The Vatican had especially scathing language for people who tried this route, saying such diagnoses are part of a “eugenic mentality” that uses abortion to prevent the births of children with various anomalies.

“Such an attitude is shameful and utterly reprehensible,” it said, “it is presumes to measure the value of a human life only within the parameters of ‘normality’ or physical well-being, thus opening the way to legitimizing infanticide and euthanasia as well.”

The document also condemned human cloning, because it bypasses the sex act in creating a human being, including therapeutic cloning, which requires the destruction of human embryos.

“To create embryos with the intention of destroying them, even with the intention of helping the sick, is completely incompatible with human dignity,” the document said, “because it makes the existence of a human being at the embryonic stage nothing more than a means to be used and destroyed.”

It also tells Catholics not to use vaccines made from such stem cells or fetal tissue. Some of the popular vaccines for rubella, mumps and measles use material from abortions.

“They must be respected just as the remains of other human beings,” the document said.

“They’re saying we should raise a voice against society relying on tissue from aborted children for research and vaccines,” said Richard Doerflinger, associate director for the U.S. Conference of Catholic Bishops secretariat of pro-life activities. “Some of the tissues from these vaccines are from an abortion that was procured 30 years ago.”

The document did approve the therapeutic use of stem cells from adults, umbilical cord blood and children who have died in the womb of natural causes - but not from living embryos.

But aids to fertility - such as hormonal treatments, surgery on blocked fallopian tubes or for endometriosis - are licit. The document also approves gene therapies that seek to correct genetic defects, such as cystic fibrosis or Tay Sachs disease, so as not to transmit disease to one’s offspring.

But it forbids manipulating genes in an embryos, ovum or sperm to improve the gene pool, thus creating a “designer” child or a super race.

“Such manipulation would promote a eugenic mentality and would lead to indirect social stigma with regard to people who lack certain qualities,” it said, “while privileging qualities that happen to be appreciated by a certain culture or society.”

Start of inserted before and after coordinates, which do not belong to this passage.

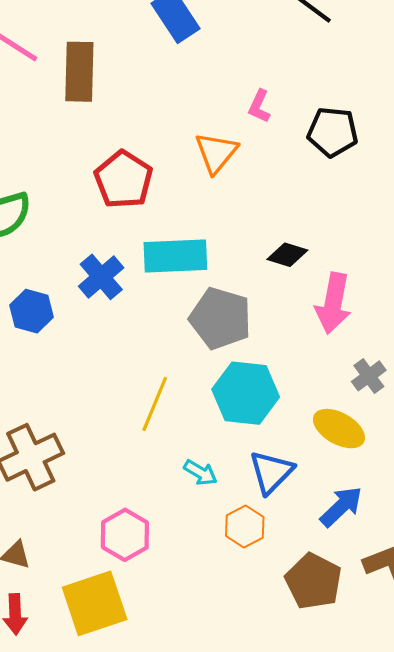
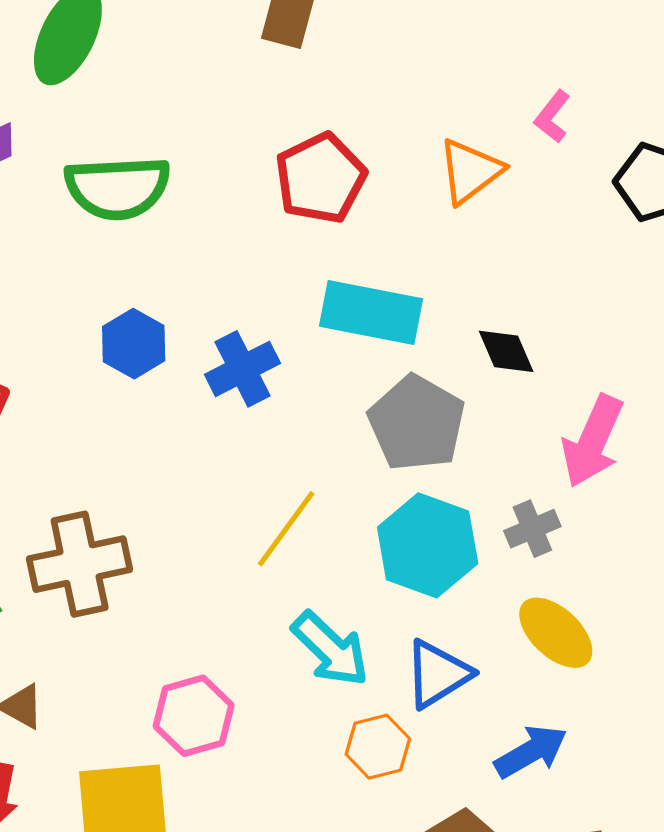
black diamond: (287, 255) -> (506, 351), moved, turned 36
blue cross: (101, 277) -> (242, 369), moved
gray cross: (369, 376) -> (532, 529), moved
cyan arrow: (200, 473) -> (330, 649), size x1.6

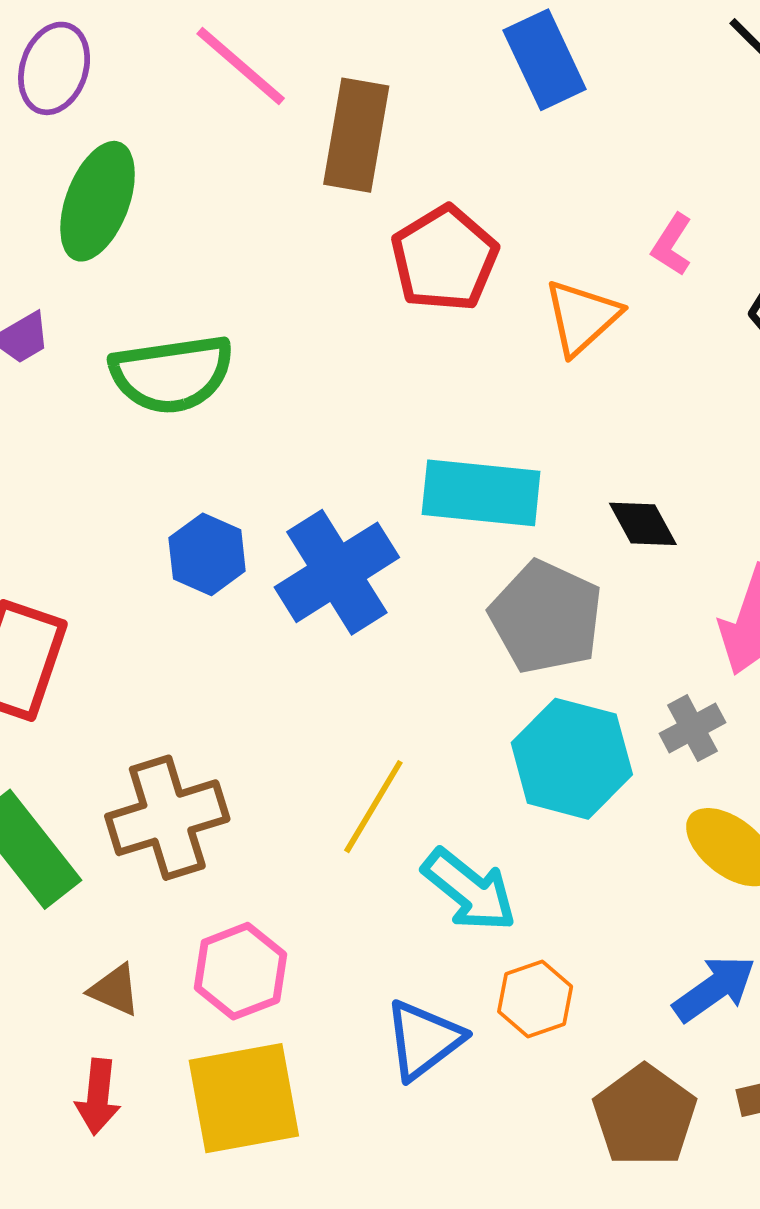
red pentagon: (321, 178) -> (444, 259), moved
blue cross: (242, 369) -> (337, 572), size x1.4
yellow line: (286, 529) -> (373, 807), moved
blue triangle: (438, 674) -> (424, 1040), moved
pink hexagon: (194, 716) -> (241, 971), moved

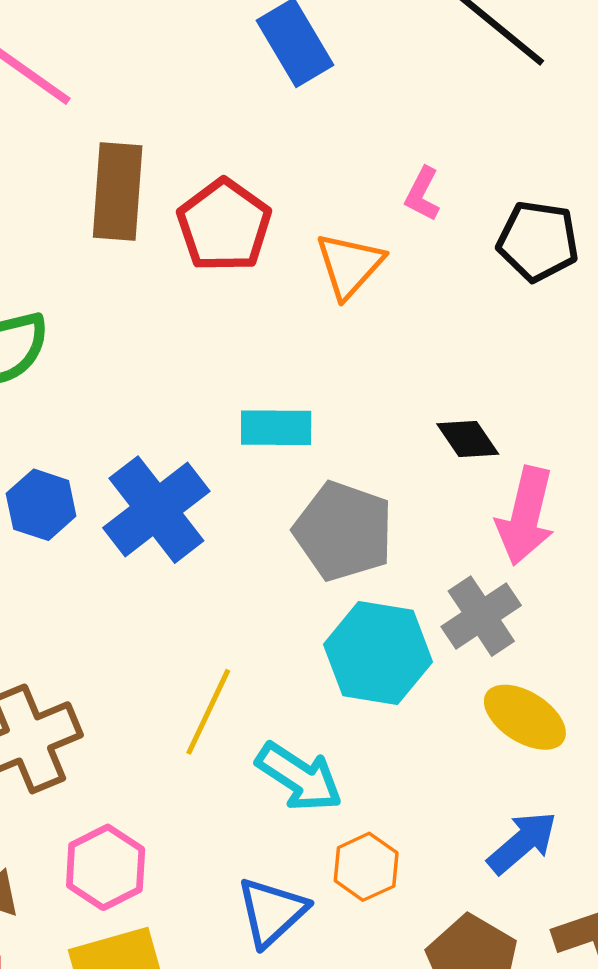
brown rectangle: (356, 135) -> (118, 192), moved
cyan rectangle: (481, 493) -> (276, 428), size x0.7
black diamond: (643, 524) -> (468, 439), moved
gray cross: (692, 728) -> (481, 616), size x1.4

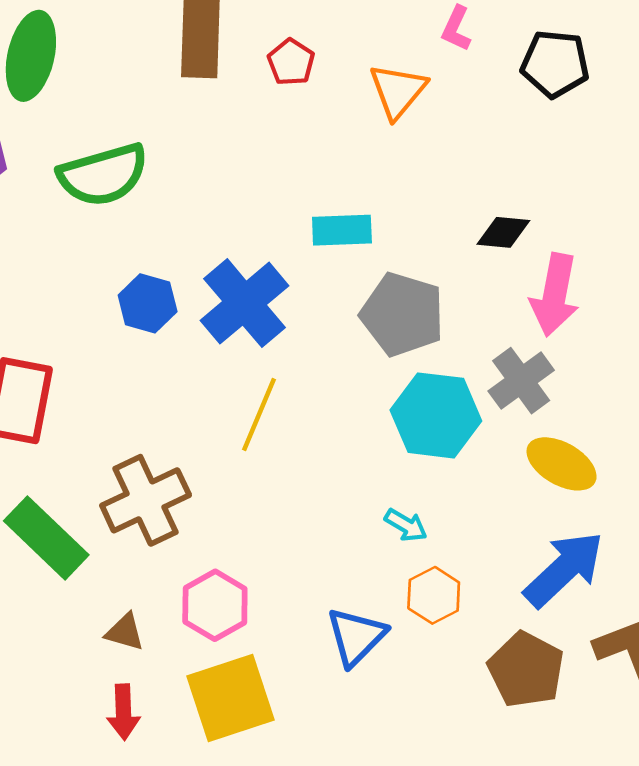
red pentagon: (224, 225) -> (291, 62), size x0.6
black diamond: (468, 439) -> (503, 232), turned -48
yellow line: (208, 712) -> (259, 414), moved
cyan arrow: (299, 777) -> (406, 525), moved, size x0.6
blue arrow: (522, 843) -> (564, 569), size x1.4

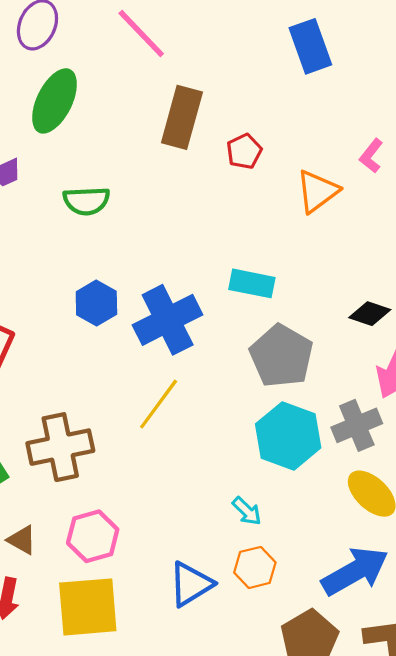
green semicircle: (103, 175) -> (86, 201), size x0.7

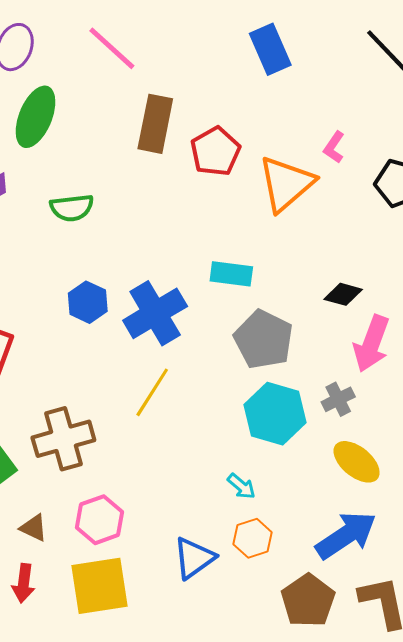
red pentagon: (244, 151) -> (215, 151), size x1.5
orange triangle: (317, 191) -> (286, 184), size x1.4
gray cross: (357, 425) -> (338, 399), size x0.7

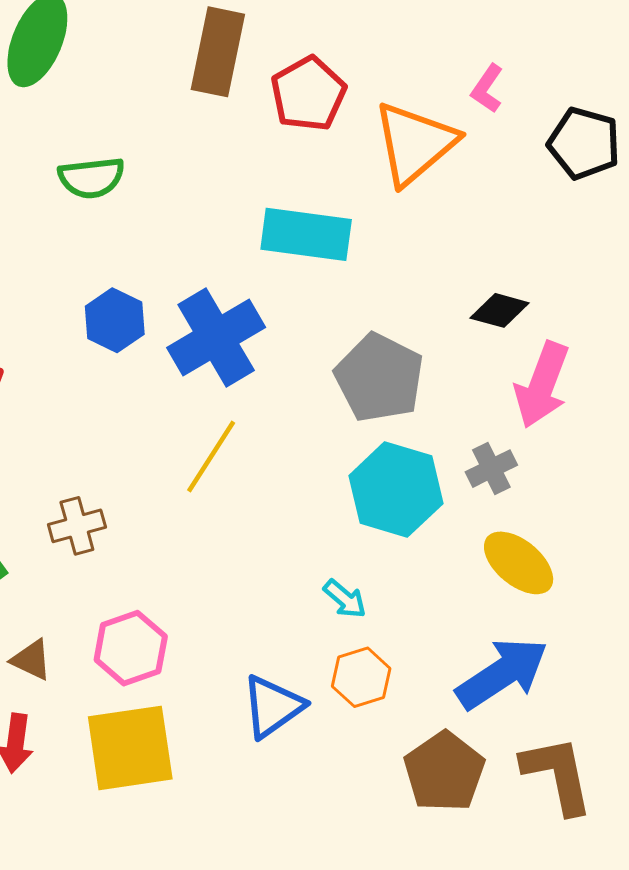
cyan rectangle: (231, 274) -> (306, 234), moved, size x1.4
brown cross: (63, 439) -> (77, 526), size x0.6

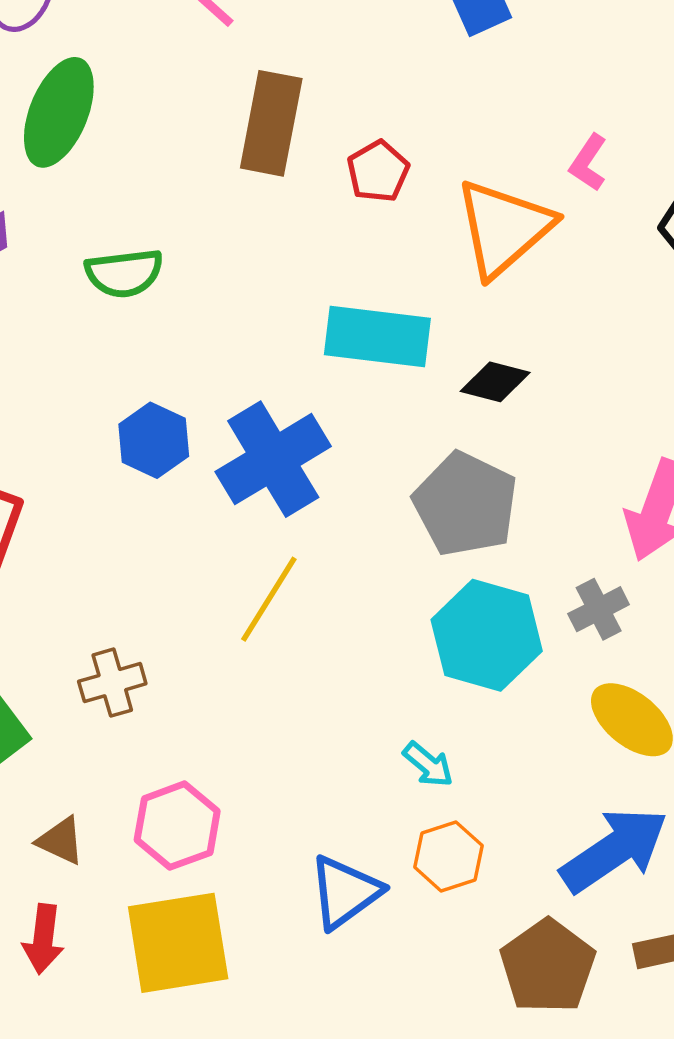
red pentagon: (308, 94) -> (378, 171), size x0.7
black diamond: (500, 310) -> (495, 382), moved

Left intentionally vague, some scholars said, is the question of embryo “adoption” for infertile couples.

The church frowns on the procedure, because the child came from in-vitro fertilization.

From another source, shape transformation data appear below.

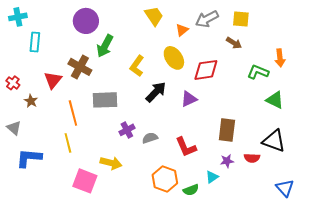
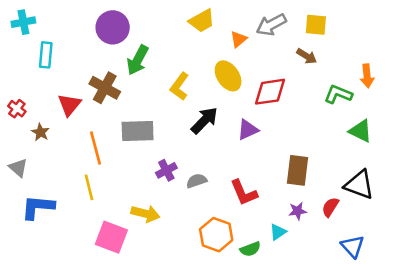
yellow trapezoid: (154, 16) -> (202, 21), turned 95
red semicircle: (252, 158) -> (330, 207), turned 119
blue triangle: (285, 188) -> (353, 246), moved

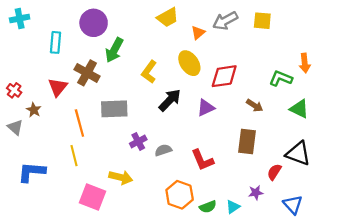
cyan rectangle: (46, 55) -> (55, 42), moved
brown arrow: (307, 56) -> (255, 106), moved
gray triangle: (18, 168) -> (15, 127), moved
purple star: (298, 211) -> (256, 193), moved
cyan triangle: (278, 232) -> (233, 207), moved

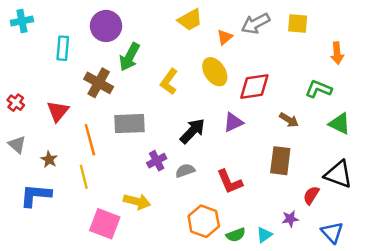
orange arrow: (305, 63) -> (337, 53), moved
red triangle: (58, 87) -> (58, 111), moved
black arrow: (170, 100) -> (193, 131), moved
brown star: (34, 110) -> (49, 159), moved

“It is a bit ambiguous,” said Steve Bozza, who counsels such couples for the Diocese of Camden, N.J. “We need to get some bishops here to help us on this.

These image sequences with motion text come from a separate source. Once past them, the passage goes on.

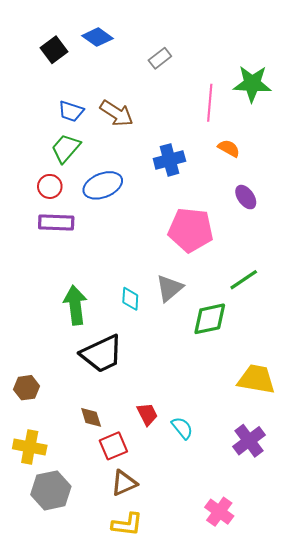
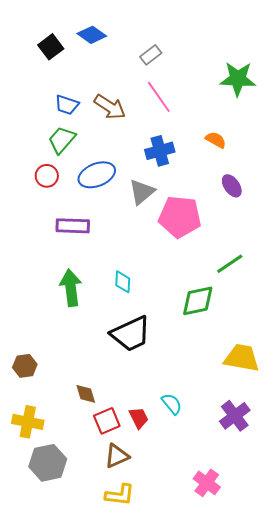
pink line: (210, 103) -> (159, 97), moved, turned -40
purple rectangle: (56, 222) -> (73, 226), moved
gray triangle: (169, 288) -> (142, 192), moved
black trapezoid: (102, 354) -> (131, 334), moved
red trapezoid: (147, 414) -> (139, 418), moved

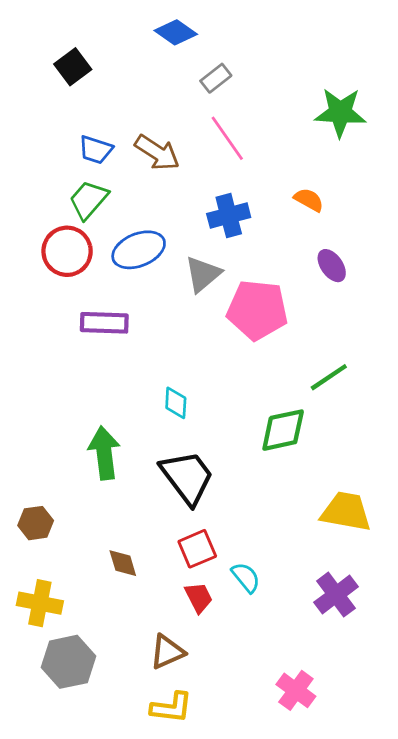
blue diamond: (92, 35) -> (176, 32), moved
red circle: (47, 176) -> (67, 251), size x1.5
green arrow: (71, 288) -> (104, 453), moved
black trapezoid: (131, 334) -> (187, 477), turned -102
red square: (107, 421) -> (197, 549), moved

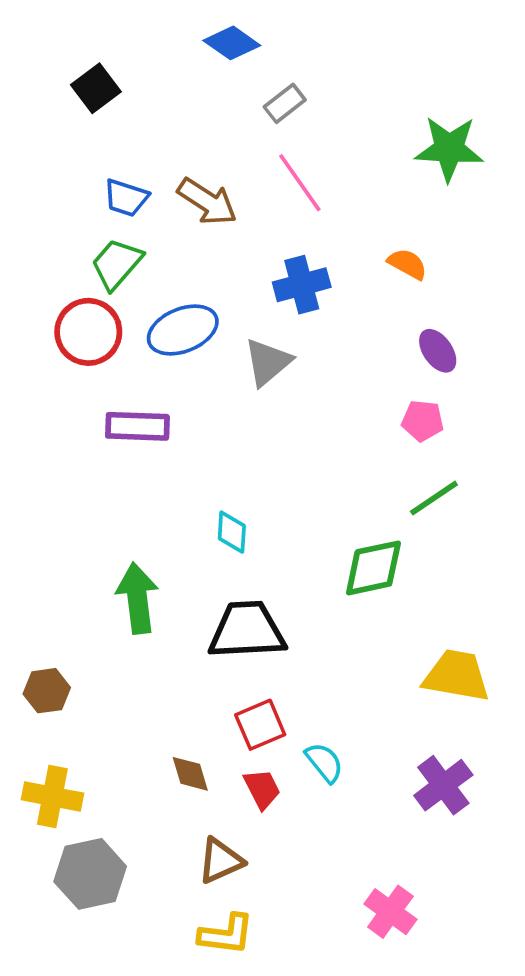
pink pentagon: (257, 310) -> (423, 421), moved, size x0.5
black trapezoid: (187, 477) -> (247, 630), turned -56
brown diamond: (123, 563) -> (190, 774), moved

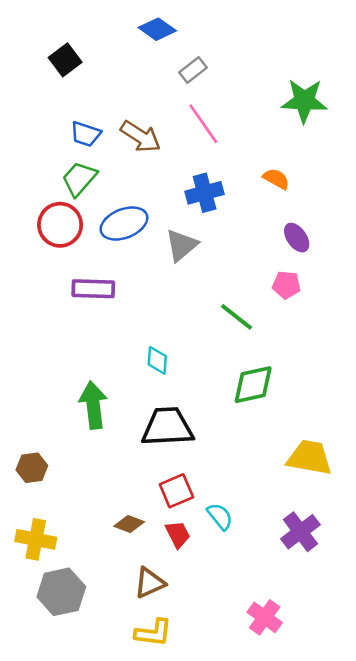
green line: (434, 498) -> (237, 317), moved, turned 72
brown diamond: (190, 774) -> (129, 524), turned -52

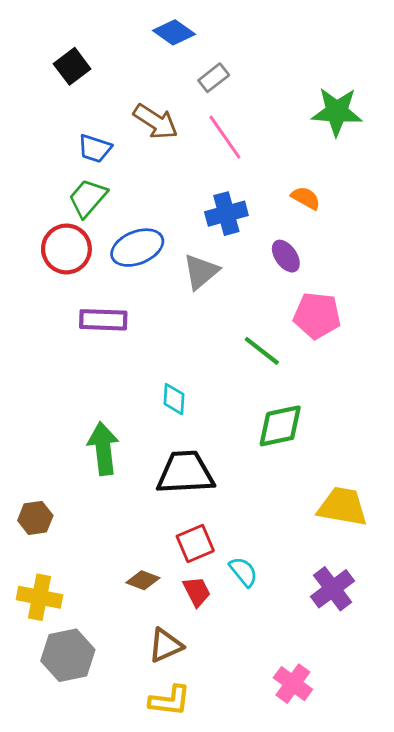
brown arrow: (141, 137) -> (156, 122), moved
purple ellipse: (297, 238) -> (286, 256), moved
pink pentagon: (286, 285) -> (317, 316), size x1.5

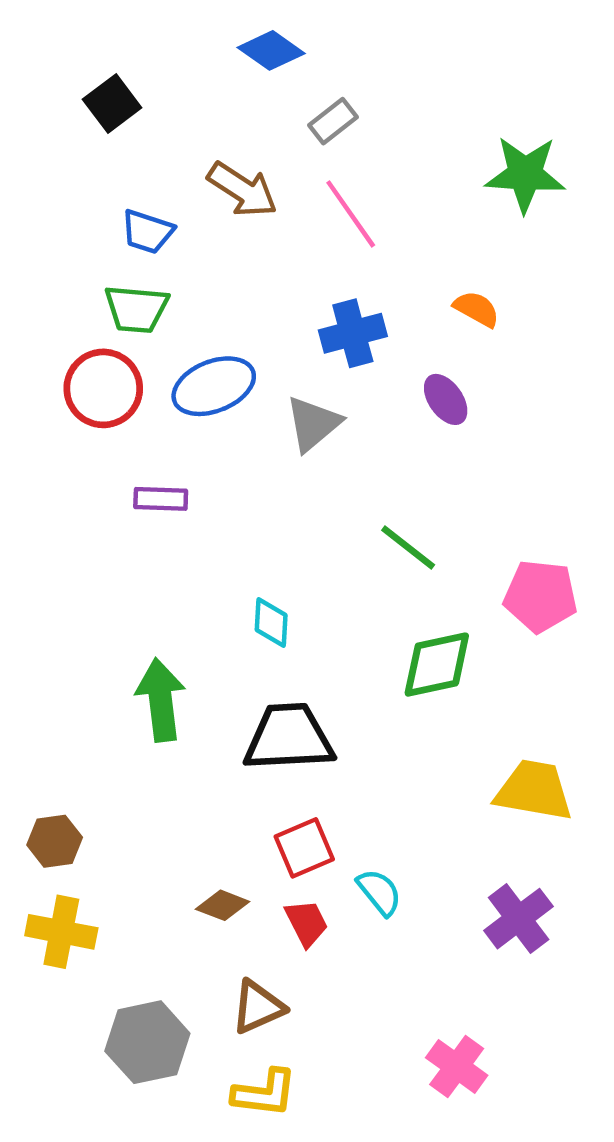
green trapezoid: (88, 198) -> (136, 309), turned -126
pink pentagon: (317, 316) -> (541, 596), moved
purple rectangle: (103, 320) -> (161, 499), size x0.7
brown hexagon: (35, 518) -> (55, 841), moved
gray hexagon: (68, 655) -> (147, 1042), moved

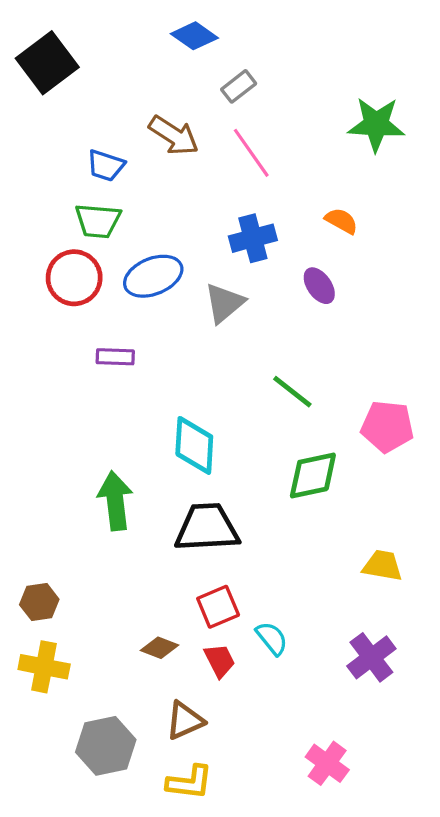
black square: (112, 103) -> (47, 63), moved, size x1.5
cyan diamond: (271, 623) -> (194, 445), size x1.6
yellow trapezoid: (534, 790) -> (383, 566), size x0.7

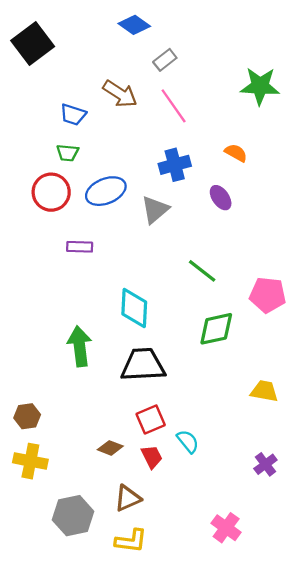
green trapezoid: (98, 221) -> (68, 153), size x0.7
purple cross: (371, 657) -> (265, 464), moved, size x0.7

“I know of many good theologians who would say you’re giving these embryos a chance for life. Others would argue against this. The document is probably leaving open the idea we can go this route. If they say no to it now, it will be difficult to change that.”

Father Mindling said the document used the term “prenatal adoption” for these frozen embryos, putting the matter in terms of “rescuing” a doomed human being.

“The fact that this [document] does not explicitly rule out the option of prenatal adoption, but uses language that is ambiguous, does sound like it’s inviting ethical speculation,” he said. “Here are human persons who have rights and should be protected by law but are in this terrible situation.”